The Hon. Harold L. Ickes is Secretary of the Interior and administrator of the Public Works Administration.  Many years ago, for a brief period, he was president of the Chicago branch of the N.A.A.C.P.  He is the chief spokesman of the New Deal government to Negro Americans.
*
G. James Fleming is a young native of the Virgin Islands who has made a name for himself as a journalist and orator.  He is a graduate of Hampton Institute and the University of Wisconsin.  At the latter institution he majored in journalism, writing for his thesis one of the best surveys of the Negro press now available.  He also won the highest oratory prize on his campus, after which the Wisconsin chapter of a national forensic fraternity created a furore in the college world by proposing his name for membership and carrying on a fight in the national convention against the clause in the constitution barring Negroes.  Mr. Fleming at present is city editor of the New York Amsterdam News.
*
Lyonel Florant is a student at Howard university, Washington, D. C., and is active in several national student movements.
*
Dr.

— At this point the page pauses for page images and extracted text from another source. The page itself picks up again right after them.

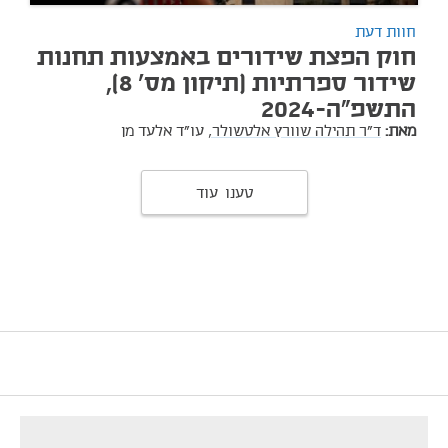
חוות דעת
חוק הפצת שידורים באמצעות תחנות
שידור ספרתיות (תיקון מס' 8),
התשפ"ה-2024
מאת:
ד"ר תהילה שוורץ אלטשולר,
עו"ד אלעד מן
טענו עוד
footer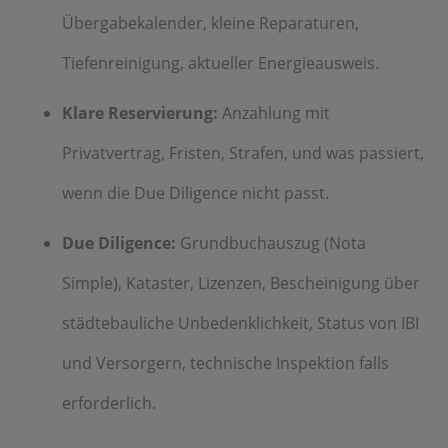
Übergabekalender, kleine Reparaturen,
Tiefenreinigung, aktueller Energieausweis.
Klare Reservierung:
Anzahlung mit
Privatvertrag, Fristen, Strafen, und was passiert,
wenn die Due Diligence nicht passt.
Due Diligence:
Grundbuchauszug (Nota
Simple), Kataster, Lizenzen, Bescheinigung über
städtebauliche Unbedenklichkeit, Status von IBI
und Versorgern, technische Inspektion falls
erforderlich.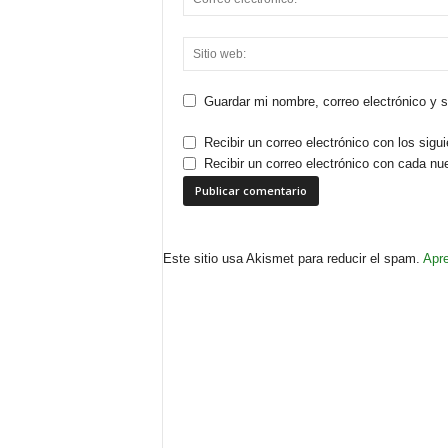
Guardar mi nombre, correo electrónico y 
Recibir un correo electrónico con los sigu
Recibir un correo electrónico con cada nu
Este sitio usa Akismet para reducir el spam.
Apre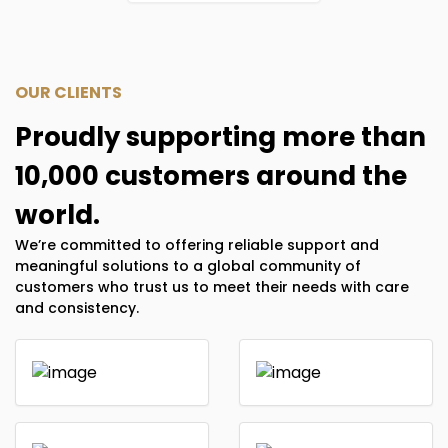
OUR CLIENTS
Proudly supporting more than
10,000 customers around the
world.
We’re committed to offering reliable support and
meaningful solutions to a global community of
customers who trust us to meet their needs with care
and consistency.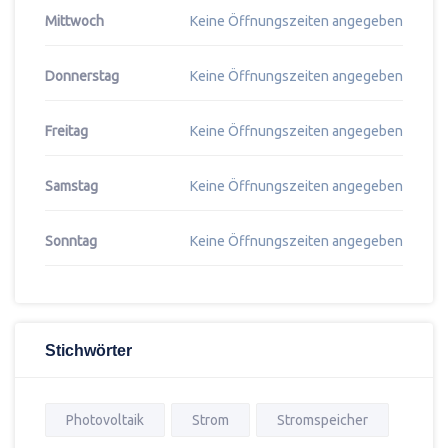
Mittwoch
Keine Öffnungszeiten angegeben
Donnerstag
Keine Öffnungszeiten angegeben
Freitag
Keine Öffnungszeiten angegeben
Samstag
Keine Öffnungszeiten angegeben
Sonntag
Keine Öffnungszeiten angegeben
Stichwörter
Photovoltaik
Strom
Stromspeicher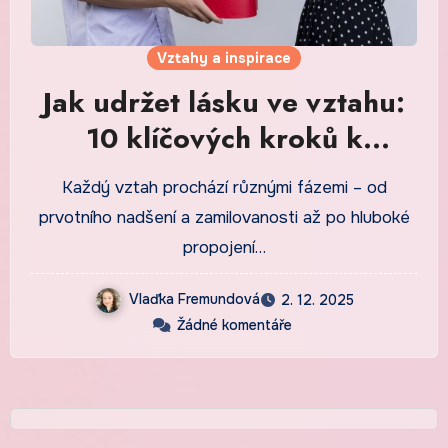
Vztahy a inspirace
Jak udržet lásku ve vztahu:
10 klíčových kroků k
dlouhodobému štěstí
Každý vztah prochází různými fázemi – od
prvotního nadšení a zamilovanosti až po hluboké
propojení…
Vlaďka Fremundová
2. 12. 2025
Žádné komentáře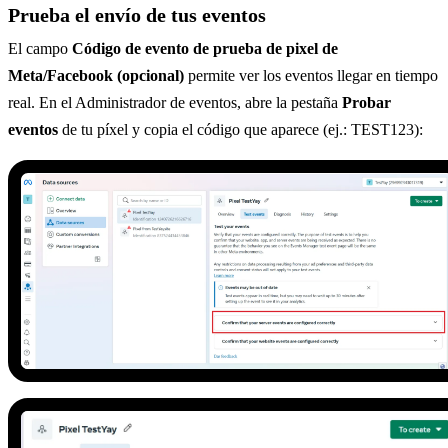
Prueba el envío de tus eventos
El campo
Código de evento de prueba de pixel de
Meta/Facebook (opcional)
permite ver los eventos llegar en tiempo
real. En el Administrador de eventos, abre la pestaña
Probar
eventos
de tu píxel y copia el código que aparece (ej.: TEST123):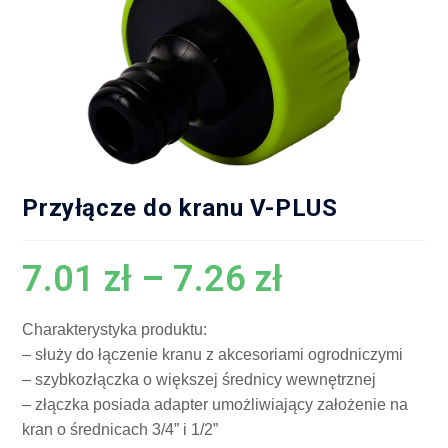
Przyłącze do kranu V-PLUS
7.01
zł
–
7.26
zł
Charakterystyka produktu:
– służy do łączenie kranu z akcesoriami ogrodniczymi
– szybkozłączka o większej średnicy wewnętrznej
– złączka posiada adapter umożliwiający założenie na
kran o średnicach 3/4” i 1/2”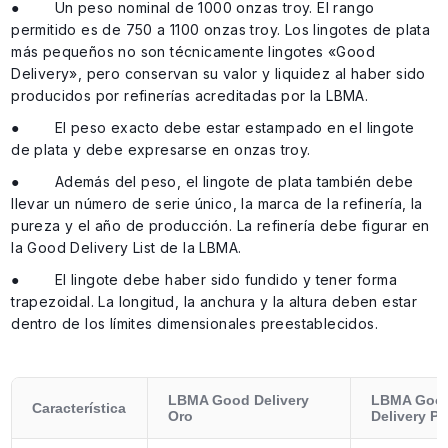
● Un peso nominal de 1000 onzas troy. El rango
permitido es de 750 a 1100 onzas troy. Los lingotes de plata
más pequeños no son técnicamente lingotes «Good
Delivery», pero conservan su valor y liquidez al haber sido
producidos por refinerías acreditadas por la LBMA.
● El peso exacto debe estar estampado en el lingote
de plata y debe expresarse en onzas troy.
● Además del peso, el lingote de plata también debe
llevar un número de serie único, la marca de la refinería, la
pureza y el año de producción. La refinería debe figurar en
la Good Delivery List de la LBMA.
● El lingote debe haber sido fundido y tener forma
trapezoidal. La longitud, la anchura y la altura deben estar
dentro de los límites dimensionales preestablecidos.
LBMA Good Delivery
LBMA Goo
Característica
Oro
Delivery Pl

Louis T. Wright, of New York, is chairman of the board of directors of the N.A.A.C.P.  He is a surgeon of note, a specialist in skull fractures, a member of the medical board and chief of the surgical staff at Harlem hospital, and the only Negro fellow of the American College of Surgeons.
*
James H. Robinson, who reviews the youth section of the Baltimore conference of the N.A.A.C.P., is a student at Union Theological seminary in New York.